*** Block opens ***

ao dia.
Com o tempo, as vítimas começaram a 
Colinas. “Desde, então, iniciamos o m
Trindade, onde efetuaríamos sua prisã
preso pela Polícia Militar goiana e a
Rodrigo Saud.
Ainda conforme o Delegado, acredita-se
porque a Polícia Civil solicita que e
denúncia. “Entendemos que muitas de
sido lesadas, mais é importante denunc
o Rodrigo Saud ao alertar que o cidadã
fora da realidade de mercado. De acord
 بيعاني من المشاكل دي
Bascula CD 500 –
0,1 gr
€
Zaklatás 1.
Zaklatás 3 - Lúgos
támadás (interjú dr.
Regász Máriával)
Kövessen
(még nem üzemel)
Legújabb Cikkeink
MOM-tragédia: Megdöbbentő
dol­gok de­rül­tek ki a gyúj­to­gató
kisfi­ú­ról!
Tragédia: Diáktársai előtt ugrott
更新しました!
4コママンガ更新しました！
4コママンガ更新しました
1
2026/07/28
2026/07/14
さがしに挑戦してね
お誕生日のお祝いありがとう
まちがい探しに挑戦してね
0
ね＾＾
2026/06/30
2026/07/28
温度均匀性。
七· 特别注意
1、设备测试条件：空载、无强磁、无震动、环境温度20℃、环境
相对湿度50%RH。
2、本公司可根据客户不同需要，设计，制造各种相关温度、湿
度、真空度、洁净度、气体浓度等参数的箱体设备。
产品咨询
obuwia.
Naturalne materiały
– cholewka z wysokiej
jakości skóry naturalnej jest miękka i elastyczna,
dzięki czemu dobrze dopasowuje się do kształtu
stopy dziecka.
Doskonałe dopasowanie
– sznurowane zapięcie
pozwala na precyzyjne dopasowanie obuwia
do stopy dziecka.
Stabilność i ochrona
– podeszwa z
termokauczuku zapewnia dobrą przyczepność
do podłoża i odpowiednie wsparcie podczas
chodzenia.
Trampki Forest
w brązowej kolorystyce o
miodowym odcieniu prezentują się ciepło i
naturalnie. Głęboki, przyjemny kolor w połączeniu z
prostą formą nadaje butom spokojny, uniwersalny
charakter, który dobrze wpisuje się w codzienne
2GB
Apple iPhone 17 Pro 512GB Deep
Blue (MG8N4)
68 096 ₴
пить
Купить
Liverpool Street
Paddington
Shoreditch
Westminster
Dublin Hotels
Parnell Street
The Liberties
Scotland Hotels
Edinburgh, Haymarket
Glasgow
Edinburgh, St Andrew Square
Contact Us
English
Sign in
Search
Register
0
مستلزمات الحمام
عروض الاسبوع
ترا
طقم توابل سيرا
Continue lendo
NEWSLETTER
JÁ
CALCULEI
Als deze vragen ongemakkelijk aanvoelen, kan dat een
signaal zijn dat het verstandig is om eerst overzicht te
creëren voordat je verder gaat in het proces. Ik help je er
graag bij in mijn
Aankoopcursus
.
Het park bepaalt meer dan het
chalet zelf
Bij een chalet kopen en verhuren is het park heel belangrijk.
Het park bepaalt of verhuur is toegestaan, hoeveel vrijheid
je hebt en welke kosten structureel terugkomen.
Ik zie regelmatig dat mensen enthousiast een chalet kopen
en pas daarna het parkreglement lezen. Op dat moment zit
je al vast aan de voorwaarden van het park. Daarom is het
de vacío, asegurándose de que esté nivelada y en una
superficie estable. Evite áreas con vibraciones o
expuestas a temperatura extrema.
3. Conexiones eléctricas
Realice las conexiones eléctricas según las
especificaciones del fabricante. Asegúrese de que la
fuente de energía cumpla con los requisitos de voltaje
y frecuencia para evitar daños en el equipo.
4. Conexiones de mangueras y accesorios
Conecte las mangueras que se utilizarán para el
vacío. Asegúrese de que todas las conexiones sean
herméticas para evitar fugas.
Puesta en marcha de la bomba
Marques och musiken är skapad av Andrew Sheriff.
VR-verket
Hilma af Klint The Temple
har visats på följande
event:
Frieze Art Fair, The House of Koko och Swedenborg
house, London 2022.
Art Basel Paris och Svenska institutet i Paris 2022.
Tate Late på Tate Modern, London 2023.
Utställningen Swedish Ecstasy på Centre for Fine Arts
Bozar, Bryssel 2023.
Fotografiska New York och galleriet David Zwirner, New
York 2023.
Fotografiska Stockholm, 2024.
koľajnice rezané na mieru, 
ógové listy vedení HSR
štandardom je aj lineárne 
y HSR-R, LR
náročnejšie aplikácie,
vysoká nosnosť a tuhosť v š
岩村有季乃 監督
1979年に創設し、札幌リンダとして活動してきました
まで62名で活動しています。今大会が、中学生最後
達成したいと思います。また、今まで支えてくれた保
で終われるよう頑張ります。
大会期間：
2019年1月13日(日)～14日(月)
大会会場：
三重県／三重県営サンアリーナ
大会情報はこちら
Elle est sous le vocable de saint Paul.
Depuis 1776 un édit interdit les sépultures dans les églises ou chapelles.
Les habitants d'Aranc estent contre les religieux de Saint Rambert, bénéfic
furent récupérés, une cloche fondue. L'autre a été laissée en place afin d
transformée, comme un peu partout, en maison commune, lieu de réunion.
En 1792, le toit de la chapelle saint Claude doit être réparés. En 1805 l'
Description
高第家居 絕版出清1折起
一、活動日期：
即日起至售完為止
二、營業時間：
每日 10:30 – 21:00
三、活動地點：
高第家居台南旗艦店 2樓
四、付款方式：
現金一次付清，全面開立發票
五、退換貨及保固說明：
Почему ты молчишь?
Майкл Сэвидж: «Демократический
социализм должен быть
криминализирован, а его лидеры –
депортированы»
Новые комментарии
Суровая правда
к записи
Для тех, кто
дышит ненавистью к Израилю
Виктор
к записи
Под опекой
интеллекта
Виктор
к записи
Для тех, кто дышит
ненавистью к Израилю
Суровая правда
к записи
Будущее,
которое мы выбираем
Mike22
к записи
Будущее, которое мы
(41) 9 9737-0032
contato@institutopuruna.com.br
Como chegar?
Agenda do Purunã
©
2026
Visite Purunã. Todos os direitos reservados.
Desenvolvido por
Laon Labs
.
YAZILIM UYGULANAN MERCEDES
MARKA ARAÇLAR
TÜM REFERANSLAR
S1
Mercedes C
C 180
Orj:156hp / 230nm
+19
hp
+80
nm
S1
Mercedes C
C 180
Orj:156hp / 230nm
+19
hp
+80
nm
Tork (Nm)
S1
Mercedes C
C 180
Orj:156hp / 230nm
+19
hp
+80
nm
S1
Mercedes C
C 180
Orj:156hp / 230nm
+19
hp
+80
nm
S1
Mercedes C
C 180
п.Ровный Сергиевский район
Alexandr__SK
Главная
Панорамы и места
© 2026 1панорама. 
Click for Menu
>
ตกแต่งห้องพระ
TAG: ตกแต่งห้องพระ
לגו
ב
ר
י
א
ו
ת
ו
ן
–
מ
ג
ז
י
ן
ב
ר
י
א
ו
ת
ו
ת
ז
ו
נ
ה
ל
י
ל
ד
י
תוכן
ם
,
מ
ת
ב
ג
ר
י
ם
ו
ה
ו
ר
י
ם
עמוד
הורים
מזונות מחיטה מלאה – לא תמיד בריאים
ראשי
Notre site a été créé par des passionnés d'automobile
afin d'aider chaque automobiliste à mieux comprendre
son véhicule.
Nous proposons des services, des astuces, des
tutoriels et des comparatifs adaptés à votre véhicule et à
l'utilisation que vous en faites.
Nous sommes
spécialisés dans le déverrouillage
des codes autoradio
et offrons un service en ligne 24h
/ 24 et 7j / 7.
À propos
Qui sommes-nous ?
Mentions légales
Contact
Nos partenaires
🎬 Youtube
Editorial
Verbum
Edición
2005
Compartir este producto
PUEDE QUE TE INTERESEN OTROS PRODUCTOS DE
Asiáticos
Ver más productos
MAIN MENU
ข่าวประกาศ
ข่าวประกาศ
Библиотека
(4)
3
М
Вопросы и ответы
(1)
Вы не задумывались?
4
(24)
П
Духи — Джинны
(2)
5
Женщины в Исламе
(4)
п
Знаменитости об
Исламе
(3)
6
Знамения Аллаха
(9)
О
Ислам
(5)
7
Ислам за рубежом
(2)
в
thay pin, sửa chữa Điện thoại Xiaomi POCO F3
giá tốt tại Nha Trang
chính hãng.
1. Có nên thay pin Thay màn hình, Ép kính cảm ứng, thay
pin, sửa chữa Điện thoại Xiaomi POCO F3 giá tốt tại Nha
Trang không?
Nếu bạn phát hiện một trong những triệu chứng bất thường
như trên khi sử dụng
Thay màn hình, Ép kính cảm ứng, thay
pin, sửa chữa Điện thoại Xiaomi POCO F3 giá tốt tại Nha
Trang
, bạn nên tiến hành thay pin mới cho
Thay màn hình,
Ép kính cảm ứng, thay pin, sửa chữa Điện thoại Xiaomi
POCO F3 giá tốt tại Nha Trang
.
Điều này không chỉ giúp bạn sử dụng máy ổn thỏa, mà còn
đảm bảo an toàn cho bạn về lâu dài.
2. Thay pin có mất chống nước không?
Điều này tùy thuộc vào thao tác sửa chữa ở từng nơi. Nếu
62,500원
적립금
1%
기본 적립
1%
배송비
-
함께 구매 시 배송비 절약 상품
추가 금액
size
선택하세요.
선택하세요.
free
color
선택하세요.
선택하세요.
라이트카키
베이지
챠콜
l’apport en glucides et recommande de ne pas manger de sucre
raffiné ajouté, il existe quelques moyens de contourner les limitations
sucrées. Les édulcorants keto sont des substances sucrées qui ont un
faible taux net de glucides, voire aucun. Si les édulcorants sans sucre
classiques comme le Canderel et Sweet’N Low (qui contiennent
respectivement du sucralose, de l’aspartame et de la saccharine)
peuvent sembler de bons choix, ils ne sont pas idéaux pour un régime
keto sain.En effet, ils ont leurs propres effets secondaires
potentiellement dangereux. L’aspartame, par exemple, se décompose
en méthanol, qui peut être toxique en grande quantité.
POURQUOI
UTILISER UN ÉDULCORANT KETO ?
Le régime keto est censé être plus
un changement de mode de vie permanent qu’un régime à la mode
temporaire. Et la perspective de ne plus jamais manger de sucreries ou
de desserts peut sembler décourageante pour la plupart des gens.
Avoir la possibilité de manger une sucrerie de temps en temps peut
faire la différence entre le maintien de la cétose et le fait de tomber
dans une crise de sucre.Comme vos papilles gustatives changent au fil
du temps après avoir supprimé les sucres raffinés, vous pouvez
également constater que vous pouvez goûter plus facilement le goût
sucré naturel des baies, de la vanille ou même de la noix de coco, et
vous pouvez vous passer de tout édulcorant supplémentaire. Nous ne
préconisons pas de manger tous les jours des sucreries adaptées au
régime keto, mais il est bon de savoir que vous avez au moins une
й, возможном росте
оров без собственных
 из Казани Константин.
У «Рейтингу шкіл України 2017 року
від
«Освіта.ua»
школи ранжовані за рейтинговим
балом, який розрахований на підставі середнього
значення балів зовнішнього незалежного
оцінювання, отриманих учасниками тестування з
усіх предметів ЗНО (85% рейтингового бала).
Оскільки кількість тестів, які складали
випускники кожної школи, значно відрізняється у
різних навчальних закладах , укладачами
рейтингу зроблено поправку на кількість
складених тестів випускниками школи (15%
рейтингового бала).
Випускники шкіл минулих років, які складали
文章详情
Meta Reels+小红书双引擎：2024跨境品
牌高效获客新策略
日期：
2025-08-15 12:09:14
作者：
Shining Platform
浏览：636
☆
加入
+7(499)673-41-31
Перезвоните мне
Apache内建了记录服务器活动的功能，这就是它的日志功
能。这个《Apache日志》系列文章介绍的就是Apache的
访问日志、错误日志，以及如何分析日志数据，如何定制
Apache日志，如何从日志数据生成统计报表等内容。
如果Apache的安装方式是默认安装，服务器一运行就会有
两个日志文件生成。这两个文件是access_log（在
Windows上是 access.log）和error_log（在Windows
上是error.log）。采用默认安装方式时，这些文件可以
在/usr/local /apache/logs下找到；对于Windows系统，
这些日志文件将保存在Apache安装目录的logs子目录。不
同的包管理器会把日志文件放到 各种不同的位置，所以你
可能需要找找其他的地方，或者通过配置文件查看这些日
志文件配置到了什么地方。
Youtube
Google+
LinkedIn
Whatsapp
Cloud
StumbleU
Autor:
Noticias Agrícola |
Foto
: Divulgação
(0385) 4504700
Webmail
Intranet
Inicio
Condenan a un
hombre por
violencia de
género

*** Block closes ***

### What to produce
The first line of the entries, the line with "Bij een chalet", and every line between them should be retyped exactly, and nothing else.

### Answer space
ao dia.
Com o tempo, as vítimas começaram a 
Colinas. “Desde, então, iniciamos o m
Trindade, onde efetuaríamos sua prisã
preso pela Polícia Militar goiana e a
Rodrigo Saud.
Ainda conforme o Delegado, acredita-se
porque a Polícia Civil solicita que e
denúncia. “Entendemos que muitas de
sido lesadas, mais é importante denunc
o Rodrigo Saud ao alertar que o cidadã
fora da realidade de mercado. De acord
 بيعاني من المشاكل دي
Bascula CD 500 –
0,1 gr
€
Zaklatás 1.
Zaklatás 3 - Lúgos
támadás (interjú dr.
Regász Máriával)
Kövessen
(még nem üzemel)
Legújabb Cikkeink
MOM-tragédia: Megdöbbentő
dol­gok de­rül­tek ki a gyúj­to­gató
kisfi­ú­ról!
Tragédia: Diáktársai előtt ugrott
更新しました!
4コママンガ更新しました！
4コママンガ更新しました
1
2026/07/28
2026/07/14
さがしに挑戦してね
お誕生日のお祝いありがとう
まちがい探しに挑戦してね
0
ね＾＾
2026/06/30
2026/07/28
温度均匀性。
七· 特别注意
1、设备测试条件：空载、无强磁、无震动、环境温度20℃、环境
相对湿度50%RH。
2、本公司可根据客户不同需要，设计，制造各种相关温度、湿
度、真空度、洁净度、气体浓度等参数的箱体设备。
产品咨询
obuwia.
Naturalne materiały
– cholewka z wysokiej
jakości skóry naturalnej jest miękka i elastyczna,
dzięki czemu dobrze dopasowuje się do kształtu
stopy dziecka.
Doskonałe dopasowanie
– sznurowane zapięcie
pozwala na precyzyjne dopasowanie obuwia
do stopy dziecka.
Stabilność i ochrona
– podeszwa z
termokauczuku zapewnia dobrą przyczepność
do podłoża i odpowiednie wsparcie podczas
chodzenia.
Trampki Forest
w brązowej kolorystyce o
miodowym odcieniu prezentują się ciepło i
naturalnie. Głęboki, przyjemny kolor w połączeniu z
prostą formą nadaje butom spokojny, uniwersalny
charakter, który dobrze wpisuje się w codzienne
2GB
Apple iPhone 17 Pro 512GB Deep
Blue (MG8N4)
68 096 ₴
пить
Купить
Liverpool Street
Paddington
Shoreditch
Westminster
Dublin Hotels
Parnell Street
The Liberties
Scotland Hotels
Edinburgh, Haymarket
Glasgow
Edinburgh, St Andrew Square
Contact Us
English
Sign in
Search
Register
0
مستلزمات الحمام
عروض الاسبوع
ترا
طقم توابل سيرا
Continue lendo
NEWSLETTER
JÁ
CALCULEI
Als deze vragen ongemakkelijk aanvoelen, kan dat een
signaal zijn dat het verstandig is om eerst overzicht te
creëren voordat je verder gaat in het proces. Ik help je er
graag bij in mijn
Aankoopcursus
.
Het park bepaalt meer dan het
chalet zelf
Bij een chalet kopen en verhuren is het park heel belangrijk.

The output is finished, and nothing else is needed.